*WORK TASK*: Please copy out every line in the entries that includes the word "Poison".

---*---

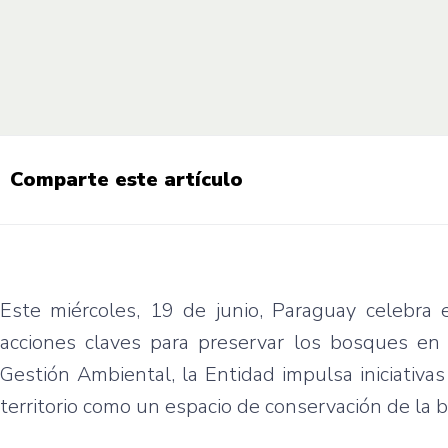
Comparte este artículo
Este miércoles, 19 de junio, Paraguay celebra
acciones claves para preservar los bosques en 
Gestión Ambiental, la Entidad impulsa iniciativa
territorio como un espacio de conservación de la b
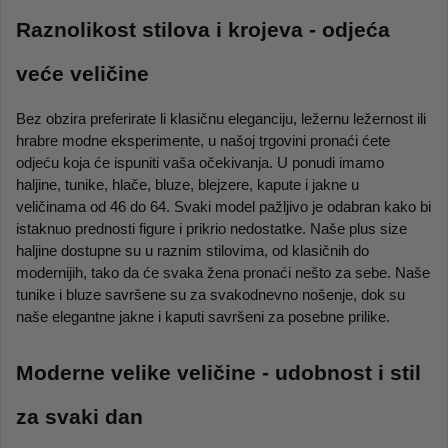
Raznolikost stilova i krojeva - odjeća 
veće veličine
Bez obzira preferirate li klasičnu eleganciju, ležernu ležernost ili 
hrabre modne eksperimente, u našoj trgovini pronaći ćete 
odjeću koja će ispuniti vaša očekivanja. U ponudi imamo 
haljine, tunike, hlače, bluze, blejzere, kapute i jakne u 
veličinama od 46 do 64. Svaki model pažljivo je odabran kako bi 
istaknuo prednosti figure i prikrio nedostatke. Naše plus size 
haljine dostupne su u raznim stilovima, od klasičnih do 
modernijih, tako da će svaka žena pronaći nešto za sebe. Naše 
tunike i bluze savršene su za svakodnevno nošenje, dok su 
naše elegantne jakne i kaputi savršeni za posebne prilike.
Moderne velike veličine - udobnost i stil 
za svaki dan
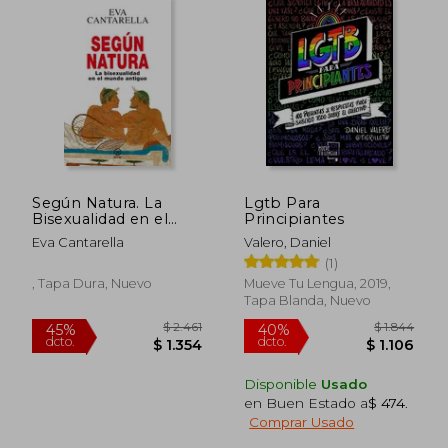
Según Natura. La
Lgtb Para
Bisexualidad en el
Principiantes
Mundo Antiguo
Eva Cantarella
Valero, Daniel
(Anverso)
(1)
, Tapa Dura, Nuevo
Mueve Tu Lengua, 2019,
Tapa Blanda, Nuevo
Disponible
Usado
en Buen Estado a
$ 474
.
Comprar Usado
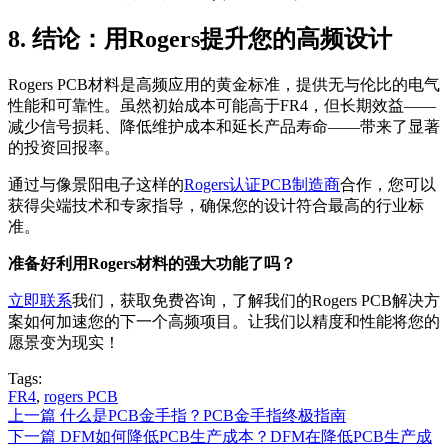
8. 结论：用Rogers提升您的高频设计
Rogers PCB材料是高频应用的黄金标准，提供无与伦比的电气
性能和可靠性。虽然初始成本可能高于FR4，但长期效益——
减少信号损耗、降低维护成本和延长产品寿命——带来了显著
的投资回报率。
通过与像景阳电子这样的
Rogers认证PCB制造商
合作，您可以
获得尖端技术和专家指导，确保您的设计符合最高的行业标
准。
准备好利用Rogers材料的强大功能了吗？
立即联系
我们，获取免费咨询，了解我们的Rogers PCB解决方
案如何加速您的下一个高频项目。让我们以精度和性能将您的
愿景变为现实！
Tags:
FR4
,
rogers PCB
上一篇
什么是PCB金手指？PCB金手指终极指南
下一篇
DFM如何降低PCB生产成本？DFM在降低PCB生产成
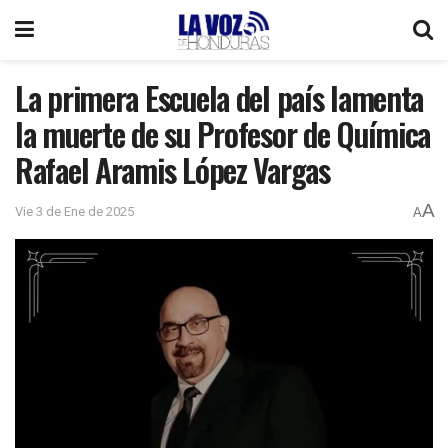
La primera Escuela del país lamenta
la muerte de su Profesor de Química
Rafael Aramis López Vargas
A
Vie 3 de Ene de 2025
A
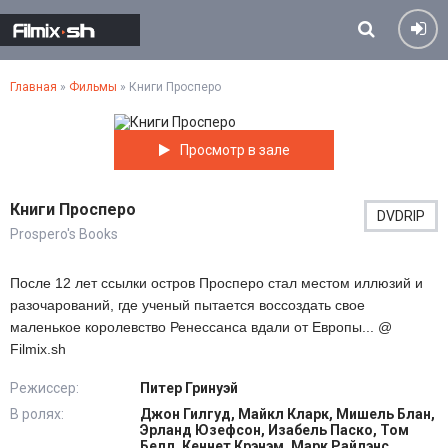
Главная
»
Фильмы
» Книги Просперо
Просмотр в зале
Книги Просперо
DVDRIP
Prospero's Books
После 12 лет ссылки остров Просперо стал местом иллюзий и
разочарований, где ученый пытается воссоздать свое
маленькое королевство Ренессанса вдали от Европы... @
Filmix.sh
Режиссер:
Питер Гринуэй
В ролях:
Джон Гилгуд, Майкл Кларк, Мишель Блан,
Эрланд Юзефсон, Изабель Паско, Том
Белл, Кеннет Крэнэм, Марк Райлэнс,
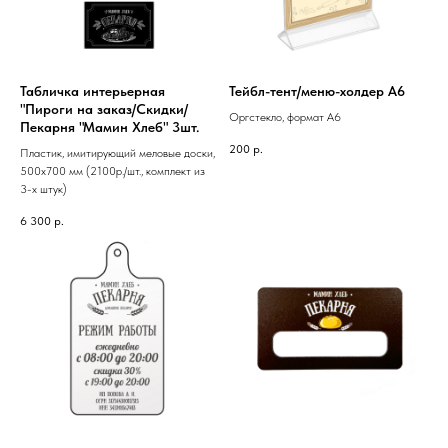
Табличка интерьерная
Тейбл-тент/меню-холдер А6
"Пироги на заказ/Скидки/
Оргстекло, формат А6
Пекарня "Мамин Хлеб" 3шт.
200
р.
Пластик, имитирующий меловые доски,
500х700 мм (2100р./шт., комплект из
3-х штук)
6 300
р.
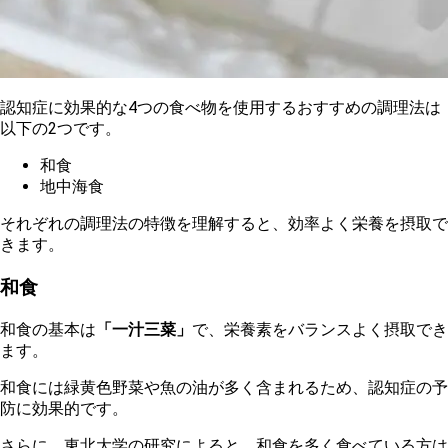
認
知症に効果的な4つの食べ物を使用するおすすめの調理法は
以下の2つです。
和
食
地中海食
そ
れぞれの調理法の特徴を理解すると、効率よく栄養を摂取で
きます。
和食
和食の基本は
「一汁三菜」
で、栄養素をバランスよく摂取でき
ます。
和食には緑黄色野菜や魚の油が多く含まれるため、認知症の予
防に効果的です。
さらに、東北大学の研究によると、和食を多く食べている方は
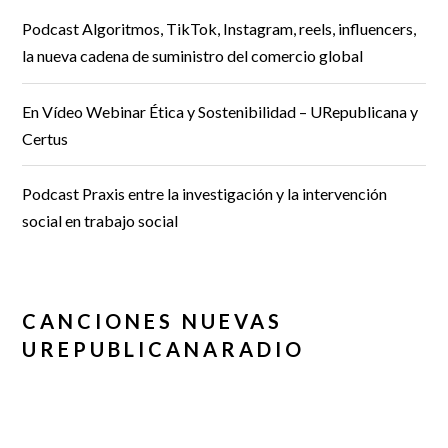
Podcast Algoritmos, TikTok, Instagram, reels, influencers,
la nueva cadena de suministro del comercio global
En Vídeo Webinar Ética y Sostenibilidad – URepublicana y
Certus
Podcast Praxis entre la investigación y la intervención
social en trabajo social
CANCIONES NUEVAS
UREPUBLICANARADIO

---*---

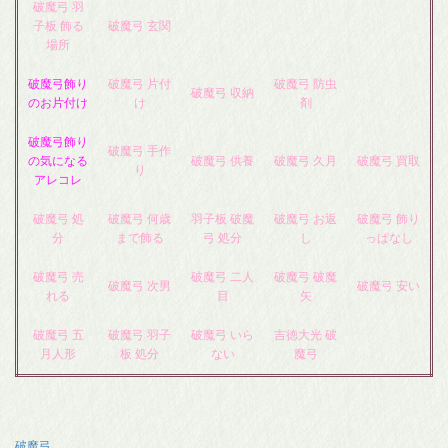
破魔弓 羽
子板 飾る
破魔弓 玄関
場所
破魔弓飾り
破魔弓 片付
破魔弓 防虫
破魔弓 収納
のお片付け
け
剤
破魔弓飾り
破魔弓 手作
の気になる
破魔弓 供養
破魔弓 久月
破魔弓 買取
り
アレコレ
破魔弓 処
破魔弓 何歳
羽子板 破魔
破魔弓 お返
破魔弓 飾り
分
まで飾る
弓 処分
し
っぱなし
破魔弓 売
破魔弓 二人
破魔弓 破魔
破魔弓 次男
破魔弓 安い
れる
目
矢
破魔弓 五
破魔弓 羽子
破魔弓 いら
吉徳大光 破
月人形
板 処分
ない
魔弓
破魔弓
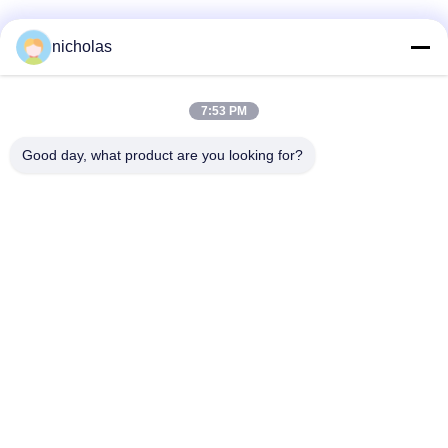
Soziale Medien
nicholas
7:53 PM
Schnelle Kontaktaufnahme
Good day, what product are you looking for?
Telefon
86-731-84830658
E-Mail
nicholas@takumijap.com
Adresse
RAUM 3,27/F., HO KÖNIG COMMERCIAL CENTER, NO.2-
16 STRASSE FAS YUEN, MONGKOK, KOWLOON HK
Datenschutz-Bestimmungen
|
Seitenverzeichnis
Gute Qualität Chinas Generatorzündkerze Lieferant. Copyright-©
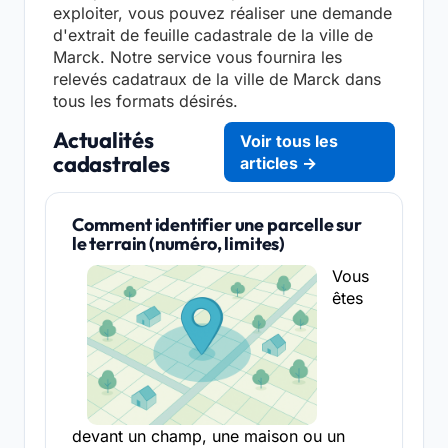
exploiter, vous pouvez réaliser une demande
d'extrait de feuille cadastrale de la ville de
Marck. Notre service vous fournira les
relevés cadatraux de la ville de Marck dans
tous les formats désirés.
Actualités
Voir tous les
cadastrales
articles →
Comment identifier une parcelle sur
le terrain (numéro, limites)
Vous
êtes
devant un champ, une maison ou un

---*---

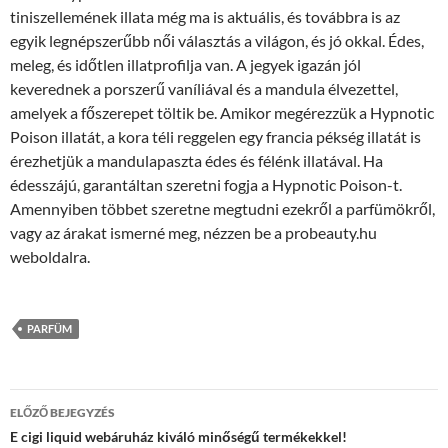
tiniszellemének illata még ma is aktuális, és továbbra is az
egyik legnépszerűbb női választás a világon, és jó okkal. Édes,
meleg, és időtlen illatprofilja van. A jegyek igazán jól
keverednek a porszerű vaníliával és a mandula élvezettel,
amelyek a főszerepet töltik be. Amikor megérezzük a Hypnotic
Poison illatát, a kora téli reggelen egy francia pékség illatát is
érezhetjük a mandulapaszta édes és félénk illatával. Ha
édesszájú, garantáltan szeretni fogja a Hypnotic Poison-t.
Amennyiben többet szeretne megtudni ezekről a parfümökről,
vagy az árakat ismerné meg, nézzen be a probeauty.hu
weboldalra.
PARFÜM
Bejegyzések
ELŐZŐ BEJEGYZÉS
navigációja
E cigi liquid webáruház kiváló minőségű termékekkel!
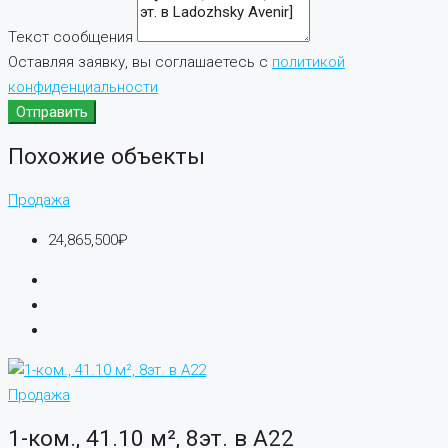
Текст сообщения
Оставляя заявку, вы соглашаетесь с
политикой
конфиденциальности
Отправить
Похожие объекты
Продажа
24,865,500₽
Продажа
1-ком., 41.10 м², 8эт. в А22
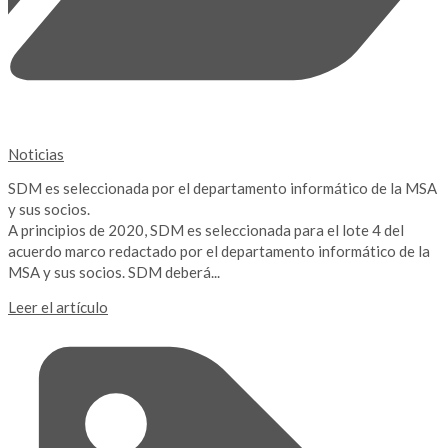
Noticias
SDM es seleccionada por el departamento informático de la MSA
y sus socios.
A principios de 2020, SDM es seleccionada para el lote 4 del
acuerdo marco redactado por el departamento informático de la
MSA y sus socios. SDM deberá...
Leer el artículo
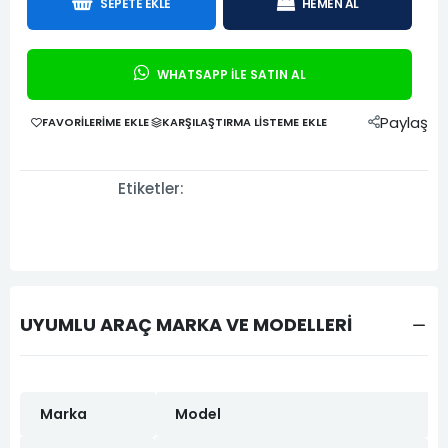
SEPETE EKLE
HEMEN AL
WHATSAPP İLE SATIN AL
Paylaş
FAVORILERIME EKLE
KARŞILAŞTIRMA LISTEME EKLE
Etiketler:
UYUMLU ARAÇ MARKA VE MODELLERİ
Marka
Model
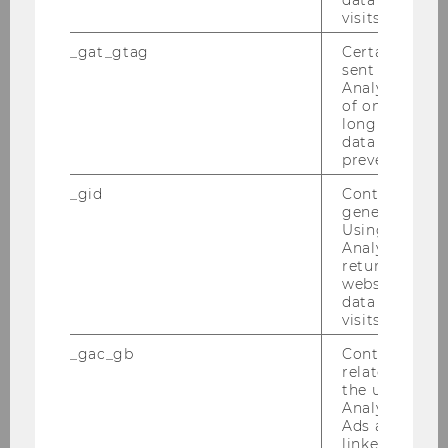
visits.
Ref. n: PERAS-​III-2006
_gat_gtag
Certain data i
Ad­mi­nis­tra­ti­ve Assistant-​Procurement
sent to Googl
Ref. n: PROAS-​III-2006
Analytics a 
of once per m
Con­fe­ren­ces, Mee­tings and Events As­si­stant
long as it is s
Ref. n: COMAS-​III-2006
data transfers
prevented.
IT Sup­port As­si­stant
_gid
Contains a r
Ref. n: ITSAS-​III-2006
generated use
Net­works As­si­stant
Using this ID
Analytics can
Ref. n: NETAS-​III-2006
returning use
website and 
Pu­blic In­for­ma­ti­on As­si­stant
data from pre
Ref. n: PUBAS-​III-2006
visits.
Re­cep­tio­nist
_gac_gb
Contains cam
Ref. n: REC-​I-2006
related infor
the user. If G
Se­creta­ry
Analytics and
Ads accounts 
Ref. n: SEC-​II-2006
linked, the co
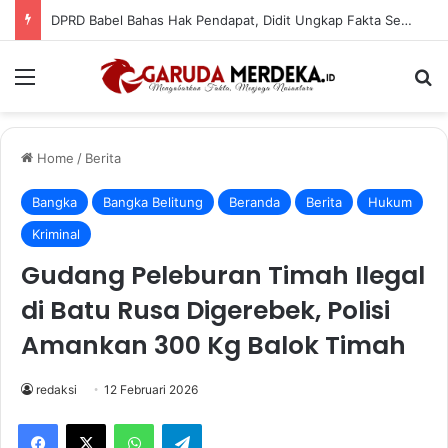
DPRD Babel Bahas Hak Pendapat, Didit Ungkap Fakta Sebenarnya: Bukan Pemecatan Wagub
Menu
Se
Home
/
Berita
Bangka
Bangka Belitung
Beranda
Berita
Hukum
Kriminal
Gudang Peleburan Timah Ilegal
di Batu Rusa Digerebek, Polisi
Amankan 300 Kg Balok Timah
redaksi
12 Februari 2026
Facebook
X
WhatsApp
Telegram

---*---

*ANSWER SECTION*:
Poison illatát, a kora téli reggelen egy francia pékség illatát is
édesszájú, garantáltan szeretni fogja a Hypnotic Poison-t.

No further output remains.